This one resonates, because it's largely how I comment on PRs too!

One thing not mentioned is how important it is to acknowledge the comments too. People are taking their time to review your PR, and not even giving a reaction will make the commenter question whether or not it was even received. I'm not looking to throw my thoughts out into the aether. That's what microblogging platforms are for!

I can't tell you how many times I got no response/acknowledgement on a comment that actually surfaced something critical. I haven't been keeping track, but I think my comments could have prevented dozens of outages at this point. It's quite exhausting. In my own experience, the worst offenders of this are senior devs.

> Why approve, if I’ve left comments that I think are worth implementing? > > Because I trust my team. I know that my comments will be considered, and if they’re useful, implemented.

I do this a lot too. It's critical that PR authors don't burn that trust either. If they make substantial changes that warrant another review, I hope they do request it. Too many times in my career have colleagues just went ahead and made bad changes after my approval that I would have easily caught, merge, and things go

High trust, high alignment environments move so fast, and you know when you're in one and know when you have your colleagues' trust. It feels really good!

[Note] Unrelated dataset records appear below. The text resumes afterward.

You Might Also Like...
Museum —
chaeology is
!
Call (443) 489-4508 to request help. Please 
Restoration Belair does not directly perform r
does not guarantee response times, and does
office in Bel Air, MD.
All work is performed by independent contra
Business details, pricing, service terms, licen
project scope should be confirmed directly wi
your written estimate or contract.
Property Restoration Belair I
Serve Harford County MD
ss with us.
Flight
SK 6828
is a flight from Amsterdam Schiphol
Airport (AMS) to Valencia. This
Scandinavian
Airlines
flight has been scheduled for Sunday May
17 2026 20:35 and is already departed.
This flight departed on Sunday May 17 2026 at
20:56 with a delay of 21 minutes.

jt2190 3 hours ago | parent [-]

Isn’t a change to the code that incorporates your suggestions enough acknowledgment? Presumably the code change would be required to get your approval?

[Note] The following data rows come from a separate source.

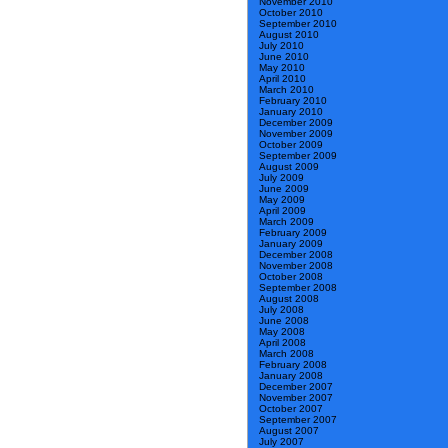
November 2010
October 2010
September 2010
August 2010
July 2010
June 2010
May 2010
April 2010
March 2010
February 2010
January 2010
December 2009
November 2009
October 2009
September 2009
August 2009
July 2009
June 2009
May 2009
April 2009
March 2009
February 2009
January 2009
December 2008
November 2008
October 2008
September 2008
August 2008
July 2008
June 2008
May 2008
April 2008
March 2008
February 2008
January 2008
December 2007
November 2007
October 2007
September 2007
August 2007
July 2007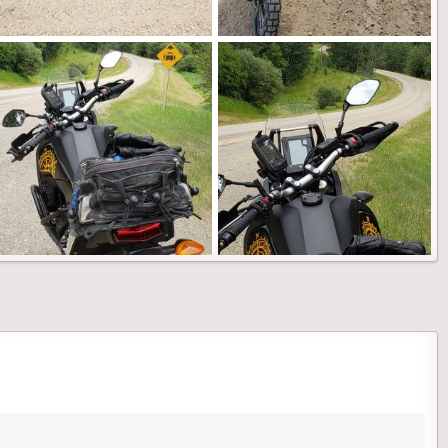
20210728_141223.jpg
20210725_140946.jpg
Landshark
Feb 26, 2022
Landshark
Feb 26, 2022
0
0
0
0
20210704_134021.jpg
20210704_133955.jpg
Landshark
Feb 26, 2022
Landshark
Feb 26, 2022
0
0
0
0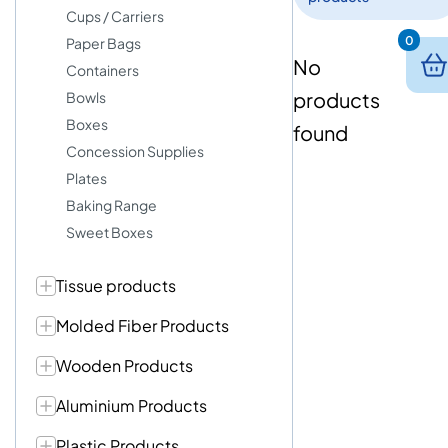
Cups / Carriers
0
Paper Bags
No
Containers
products
Bowls
Boxes
found
Concession Supplies
Plates
Baking Range
Sweet Boxes
Tissue products
Molded Fiber Products
Wooden Products
Aluminium Products
Plastic Products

gedge 3 hours ago | parent [-]

Of course! I didn't state it explicitly, but what I was referring to were comments that went completely unacknowledged in any way, be it explicit or implicit. No changes. No reaction. No "resolve comment". Radio silence.

As mentioned, I've experienced it too many times where not addressing a question/concern I put on the pull request led to outages that could have been avoided. I think it's typically a certain personality. It's not a common occurrence, but I have experienced it.